Also, a smart middleware can pretend to be many kinds of middleware, by 
putting objects with different (wrapper) interfaces in multiple keys. 
So if we have an explosion of incompatible session middlewares, for 
instance, we can ultimately create an ubersession that maintains 
backward compatibility and provides a forward-compatible interface.

> Zope 3 is a component system much like what I'm after, and I may just
> end up using it wholesale.  But my immediate problem with Zope 3 is that
> like Zope 2, it's a collection of libraries that have dependencies on
> other libraries that are only included within its own checkout and don't
> yet have much of a life of their own.  It's not really a technical
> problem, it's a social one... I'd rather have a somewhat messy framework
> with a lot of diversity composed of wildly differing component
> implementations that have a life of their own than to be be trapped in a
> clean, pure world where all the components are used only within that
> world.

My personal critique would be that Zope 3 adds novel concepts more than 
libraries, and they are better concepts than in Zope 2 (where "concept" 
was just whatever got thrown into the most base classes), but there's 
still a lot of concept there.  Some of them deserve to become part of 
the wider Python knowledge base.  I think some of them don't.  But 
there's no survival of the fittest, since the concepts depend on each other.
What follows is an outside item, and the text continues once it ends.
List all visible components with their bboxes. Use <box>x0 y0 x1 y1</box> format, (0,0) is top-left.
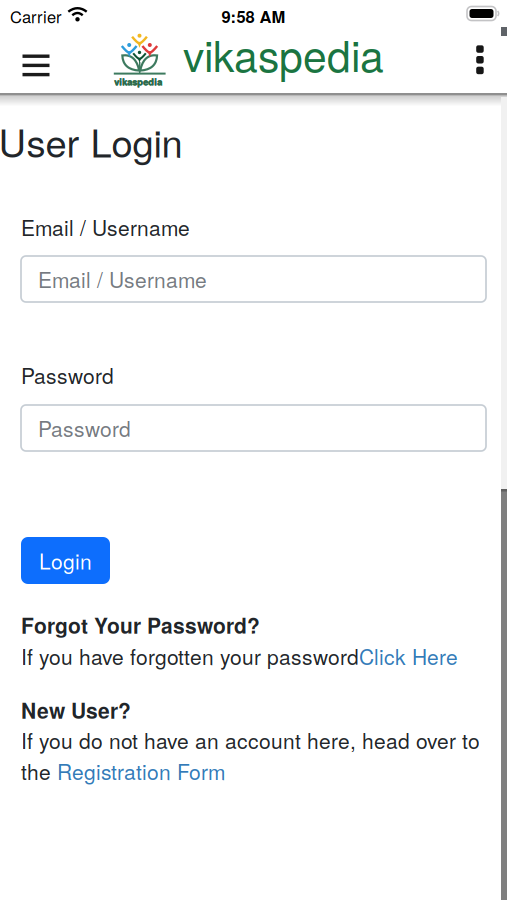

> I suspect there's a middle ground here somewhere.
> 
> 
>>>Factoring middleware components in this way seems to provide clear
>>>demarcation points for reuse and maintenance.  For example, I imagined a
>>>declarative security module that might be factored as a piece of
>>>middleware here:  http://www.plope.com/Members/chrism/decsec_proposal .
>>
>>Yes, I read that before; I haven't quite figured out how to digest it, 
>>though.  This is probably in part because of the resource-based 
>>orientation of Zope, and WSGI is application-based, where applications 
>>are rather opaque and defined only in terms of function.
> 
> 
> Yes, it is a bit Zopeish because it assumes content lives at a path.
> This isn't always the case, I know, but it often is.  Well, it's a bit
> of a stretch, but an alternate decsec implementation might use a
> "content identifier" to determine the protection of a resource instead
> of a full path.
> 
> For example, if you're implementing an application that is very simple
> and takes one and only one URL, but calls it with a different query
> string variable to display different pieces of content (e.g.
> '/blog?entry_num=1234'), you might have one ACL as the "root" ACL but
> optionally protect each piece of content with a separate ACL if one can
> be found.  Maybe the content-specific ACL would be 'entry_num=1234'
> instead of a path.  

Zope really puts a lot of importance in paths; though I don't think 
typical Zope applications have any better URLs as a result.  I don't 
know if that's something specific to Zope, or merely the inevitable 
result that when you make something Important you make it Hard and 
Fragile.  I'd actually go for the latter, which is why I'd be very 
reluctant to make URL-based permissions anything more than one tool 
among many.

Something like services seem more practical in this case, or perhaps an 
advisory object that gets placed in the request if we're seeing what we 
can do without services.  The advisory object doesn't know what the 
entry_num=1234 object is, but the application can figure out how that 
object maps to what the advisory object knows about (e.g., owners and 
editors and whatnot).

But oh! that's exactly what you describe below.  With all these long 
emails I don't have the room in my brain to read ahead, because it all 
becomes a jumble of WSGIness.  Which is good, just hard...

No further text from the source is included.